Hampton v. American Family Mutual Insurance Co.

PUDLOWSKI, Presiding Judge.

This case comes before the court on an appeal by appellant, American Family Mutual Insurance Company (Family), from a jury verdict for respondent, Randy Hampton in the amount of $7,200. Respondent alleges in Count I that he carried automobile insurance with appellant when appellant’s agent failed to file a Missouri state accident report form on behalf of the respondent with the Missouri Department of Revenue, and that this failure resulted in revocation of respondent’s operator’s license. Respondent alleges in Count II that he had automobile insurance coverage with appellant, and that appellant cancelled said coverage in 1976 without notification which is required by statute. Appellant claims that it did not issue an insurance policy protecting respondent at the time of the alleged negligent acts, and therefore owed no duty to respondent on either count.

The evidence reveals that on September 22, 1975, respondent was involved in an automobile accident in St. Louis. His insurer at the time was American Standard Insurance Co. of Madison, Wisconsin (Standard). The next day he called his agent, James Nissen. Mr. Nissen represented The American Family Insurance Group which consists of Standard, Family, American Family Life Insurance Company and American Family Financial Services. Nissen set-tied the claim and then arranged on behalf of respondent to send respondent’s completed accident report form to Jefferson City. The report never arrived. Respondent’s driver’s license was suspended for two months for failure to file an accident report. Nissen thereafter notified the Department of Revenue and explained his fail*498ure to file the report form and respondent’s license was reinstated.

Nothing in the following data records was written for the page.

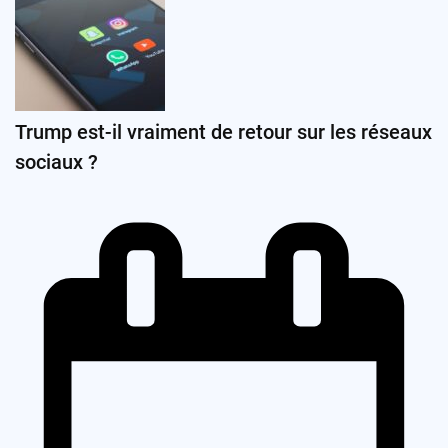
Trump est-il vraiment de retour sur les réseaux
sociaux ?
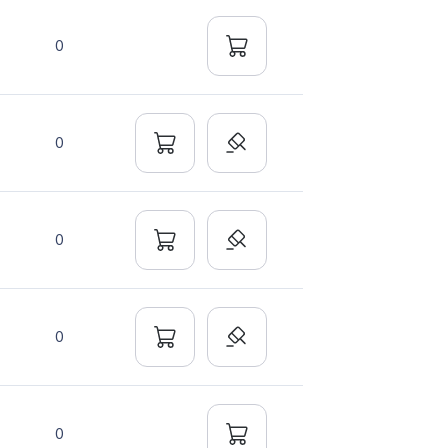
0
0
0
0
0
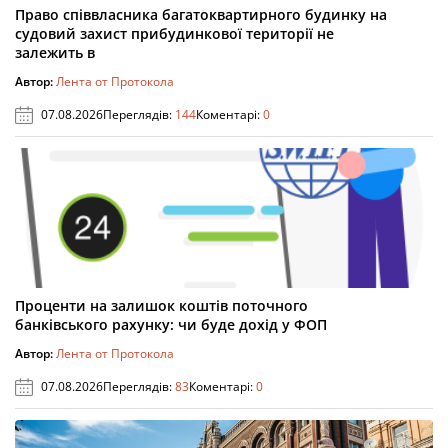
Право співвласника багатоквартирного будинку на
судовий захист прибудинкової території не
залежить в
Автор:
Лента от Протокола
07.08.2026
Переглядів:
144
Коментарі:
0
Проценти на залишок коштів поточного
банківського рахунку: чи буде дохід у ФОП
Автор:
Лента от Протокола
07.08.2026
Переглядів:
83
Коментарі:
0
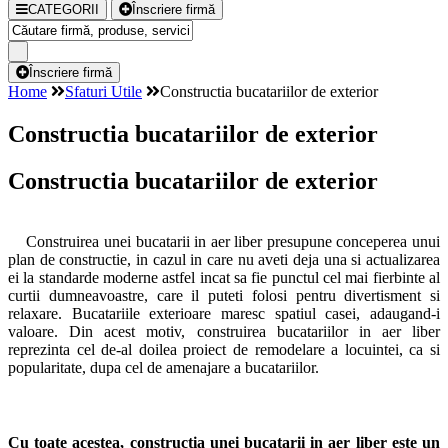
CATEGORII
Înscriere firmă
Înscriere firmă
Home
Sfaturi Utile
Constructia bucatariilor de exterior
Constructia bucatariilor de exterior
Constructia bucatariilor de exterior
Construirea unei bucatarii in aer liber presupune conceperea unui
plan de constructie, in cazul in care nu aveti deja una si actualizarea
ei la standarde moderne astfel incat sa fie punctul cel mai fierbinte al
curtii dumneavoastre, care il puteti folosi pentru divertisment si
relaxare. Bucatariile exterioare maresc spatiul casei, adaugand-i
valoare. Din acest motiv, construirea bucatariilor in aer liber
reprezinta cel de-al doilea proiect de remodelare a locuintei, ca si
popularitate, dupa cel de amenajare a bucatariilor.
Cu toate acestea, constructia unei bucatarii in aer liber este un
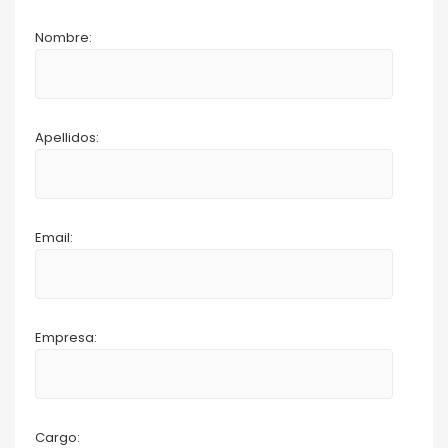
Nombre:
Apellidos:
Email:
Empresa:
Cargo:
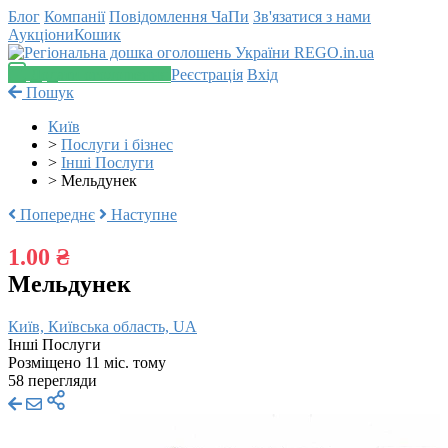
Блог
Компанії
Повідомлення
ЧаПи
Зв'язатися з нами
Аукціони
Кошик
Додати оголошення
Реєстрація
Вхід
Пошук
Київ
>
Послуги і бізнес
>
Інші Послуги
>
Мельдунек
Попереднє
Наступне
1.00 ₴
Мельдунек
Київ, Київська область, UA
Інші Послуги
Розміщено 11 міс. тому
58 перегляди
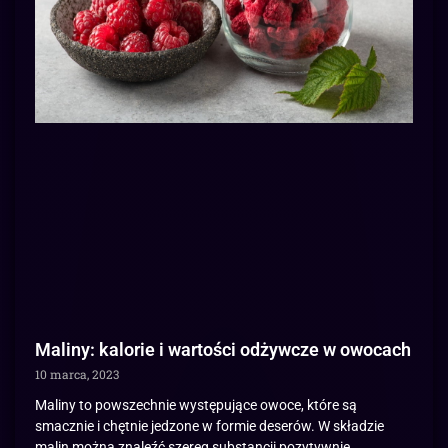
Maliny: kalorie i wartości odżywcze w owocach
10 marca, 2023
Maliny to powszechnie występujące owoce, które są
smacznie i chętnie jedzone w formie deserów. W składzie
malin można znaleźć szereg substancji pozytywnie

On October 1, 1976, respondent failed to pay his insurance premium to Standard, and his policy therefore lapsed for non-payment. Respondent did not become aware of this fact until the next January when he was involved in another accident, at which point Standard’s agent informed him that he was no longer insured.

Respondent brought suit. He named as the defendant, American Family Insurance Company in his second amended petition after our court in Hampton v. American Family Insurance Company, 571 S.W.2d 447 (Mo.App.1978) granted plaintiff leave to amend. During this trial respondent was granted leave to correct the name of the defendant when it was discovered that American Family Insurance Company was not a legal entity. He amended his petition and named as defendant, American Family Mutual Insurance Company.1

The confusion apparently arose because American Family Mutual Insurance Co. and American Standard Insurance Co. of Madison, Wisconsin are both members of the American Family Insurance Group. American Family Group is the parent company of two other companies in addition to the two involved in this case. The four companies are all independently incorporated and separately managed. Appellant’s contentions are (1) that appellant and Standard are separate and distinct entities and both are represented by an independent agent and at the time of the alleged failures, the agent was the agent of Standard, and not of appellant, and (2) that Standard had written the policy of insurance to cover the respondent and therefore appellant owed no duty to respondent to notify him of the termination of Standard’s policy.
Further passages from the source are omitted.